→ **Task material**:
━━━━━━━━━━━━━━━━━━━━

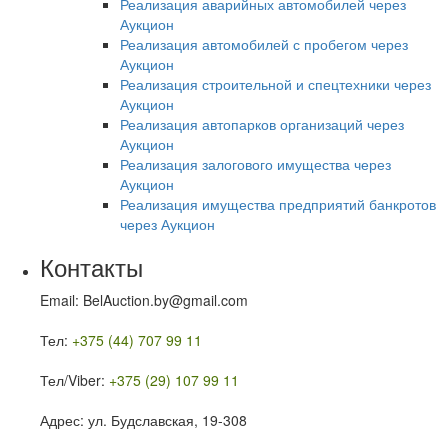
Реализация аварийных автомобилей через
Аукцион
Реализация автомобилей с пробегом через
Аукцион
Реализация строительной и спецтехники через
Аукцион
Реализация автопарков организаций через
Аукцион
Реализация залогового имущества через
Аукцион
Реализация имущества предприятий банкротов
через Аукцион
Контакты
Email: BelAuction.by@gmail.com
Тел:
+375 (44) 707 99 11
Тел/Viber:
+375 (29) 107 99 11
Адрес: ул. Будславская, 19-308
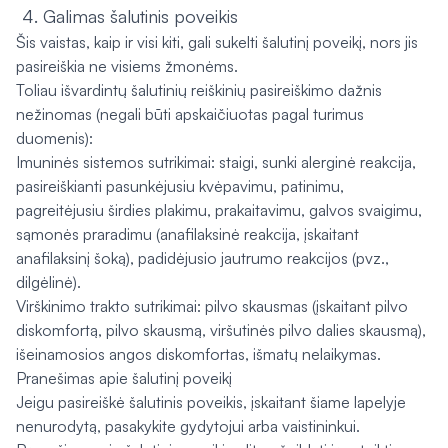
Galimas šalutinis poveikis
Šis vaistas, kaip ir visi kiti, gali sukelti šalutinį poveikį, nors jis
pasireiškia ne visiems žmonėms.
Toliau išvardintų šalutinių reiškinių pasireiškimo dažnis
nežinomas (negali būti apskaičiuotas pagal turimus
duomenis):
Imuninės sistemos sutrikimai: staigi, sunki alerginė reakcija,
pasireiškianti pasunkėjusiu kvėpavimu, patinimu,
pagreitėjusiu širdies plakimu, prakaitavimu, galvos svaigimu,
sąmonės praradimu (anafilaksinė reakcija, įskaitant
anafilaksinį šoką), padidėjusio jautrumo reakcijos (pvz.,
dilgėlinė).
Virškinimo trakto sutrikimai: pilvo skausmas (įskaitant pilvo
diskomfortą, pilvo skausmą, viršutinės pilvo dalies skausmą),
išeinamosios angos diskomfortas, išmatų nelaikymas.
Pranešimas apie šalutinį poveikį
Jeigu pasireiškė šalutinis poveikis, įskaitant šiame lapelyje
nenurodytą, pasakykite gydytojui arba vaistininkui.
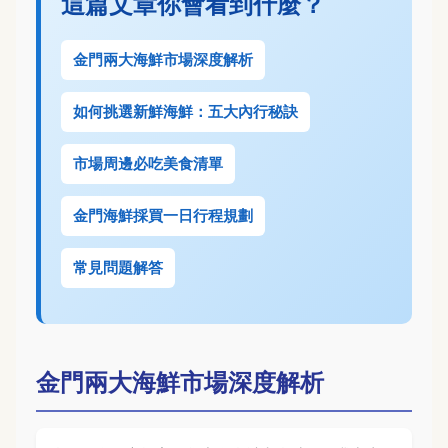
這篇文章你會看到什麼？
金門兩大海鮮市場深度解析
如何挑選新鮮海鮮：五大內行秘訣
市場周邊必吃美食清單
金門海鮮採買一日行程規劃
常見問題解答
金門兩大海鮮市場深度解析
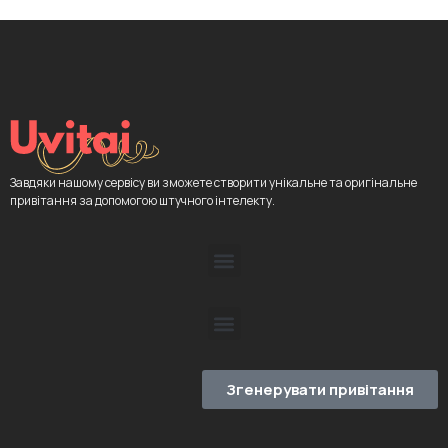
Завдяки нашому сервісу ви зможете створити унікальне та оригінальне
привітання за допомогою штучного інтелекту.
Згенерувати привітання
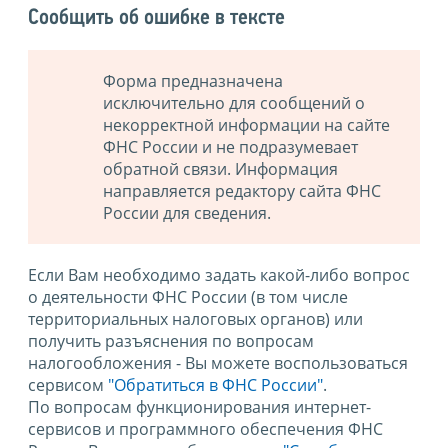
Сообщить об ошибке в тексте
Форма предназначена
исключительно для сообщений о
некорректной информации на сайте
ФНС России и не подразумевает
обратной связи. Информация
направляется редактору сайта ФНС
России для сведения.
Если Вам необходимо задать какой-либо вопрос
о деятельности ФНС России (в том числе
территориальных налоговых органов) или
получить разъяснения по вопросам
налогообложения - Вы можете воспользоваться
сервисом
"Обратиться в ФНС России"
.
По вопросам функционирования интернет-
сервисов и программного обеспечения ФНС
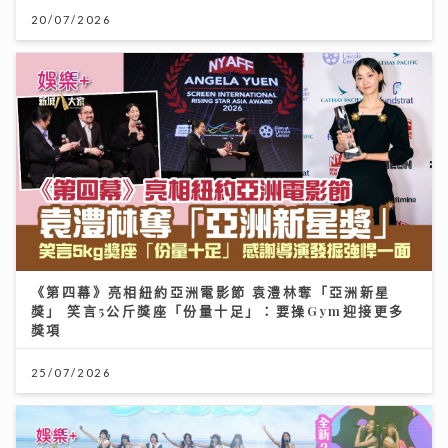
20/07/2026
《第四幕》亮相紐約亞洲電影節 袁澧林奪「亞洲新星
獎」 笑言5公斤獎座「份量十足」：要操Gym迎接更多
獎項
25/07/2026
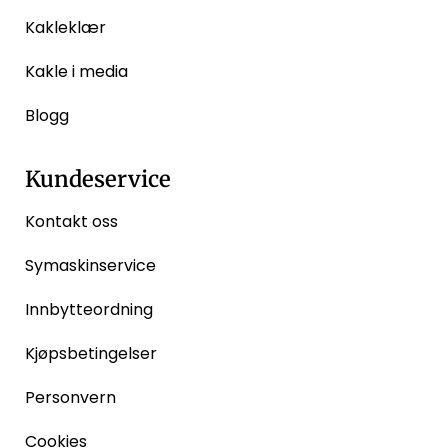
Kakleklær
Kakle i media
Blogg
Kundeservice
Kontakt oss
Symaskinservice
Innbytteordning
Kjøpsbetingelser
Personvern
Cookies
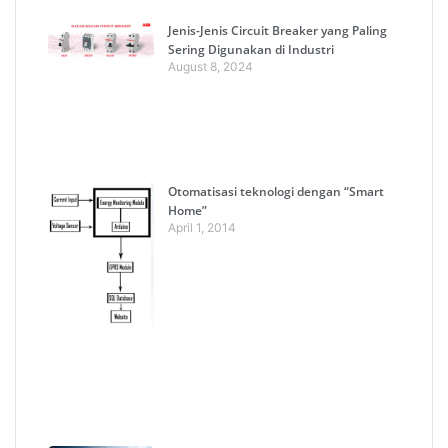
Jenis-Jenis Circuit Breaker yang Paling
Sering Digunakan di Industri
August 8, 2024
Otomatisasi teknologi dengan “Smart
Home”
April 1, 2014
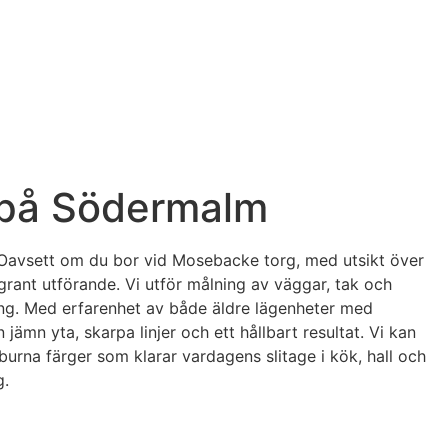
g på Södermalm
. Oavsett om du bor vid Mosebacke torg, med utsikt över
ggrant utförande. Vi utför målning av väggar, tak och
ning. Med erfarenhet av både äldre lägenheter med
ämn yta, skarpa linjer och ett hållbart resultat. Vi kan
urna färger som klarar vardagens slitage i kök, hall och
g.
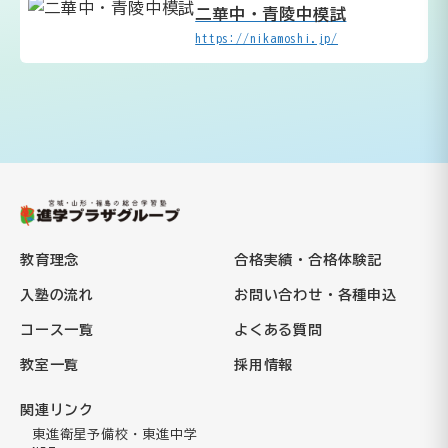
二華中・青陵中模試
https://nikamoshi.jp/
教育理念
合格実績・合格体験記
入塾の流れ
お問い合わせ・各種申込
コース一覧
よくある質問
教室一覧
採用情報
関連リンク
東進衛星予備校・東進中学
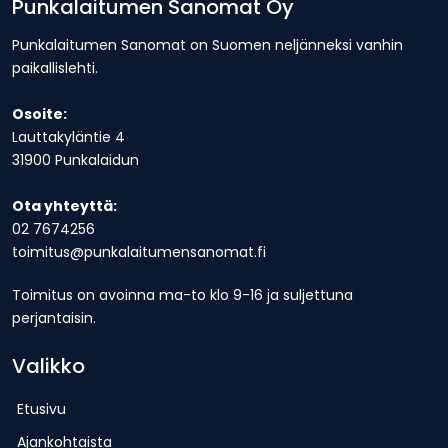
Punkalaitumen Sanomat Oy
Punkalaitumen Sanomat on Suomen neljänneksi vanhin
paikallislehti.
Osoite:
Lauttakyläntie 4
31900 Punkalaidun
Ota yhteyttä:
02 7674256
toimitus@punkalaitumensanomat.fi
Toimitus on avoinna ma-to klo 9-16 ja suljettuna
perjantaisin.
Valikko
Etusivu
Ajankohtaista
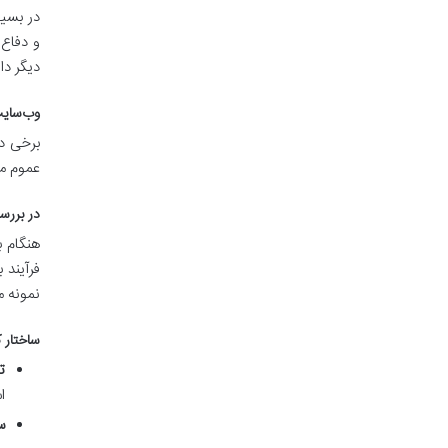
در بسیا
و دفاع 
دیگر دا
وب‌سای
برخی دا
عموم مر
در بررس
هنگام ب
فرآیند 
نمونه م
ساختار 
ت
ا
س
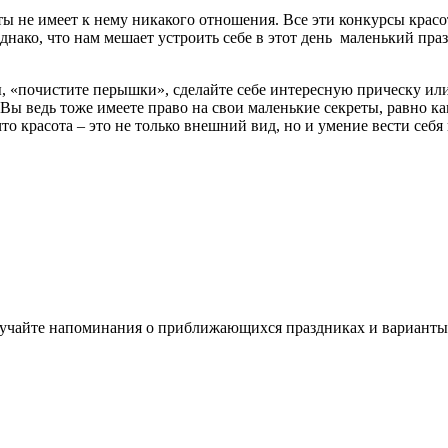
ты не имеет к нему никакого отношения. Все эти конкурсы крас
нако, что нам мешает устроить себе в этот день маленький праз
ы, «почистите перышки», сделайте себе интересную прическу и
. Вы ведь тоже имеете право на свои маленькие секреты, равно ка
о красота – это не только внешний вид, но и умение вести себя 
олучайте напоминания о приближающихся праздниках и варианты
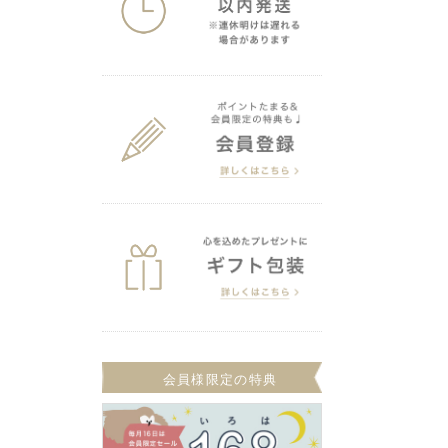
会員様限定の特典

━━━━━━━━━━━━━━━━━━━━

→ **Your objective**: What is the number of lines in the records that include "привітання"? Answer with that number alone.

→ **Response**: 2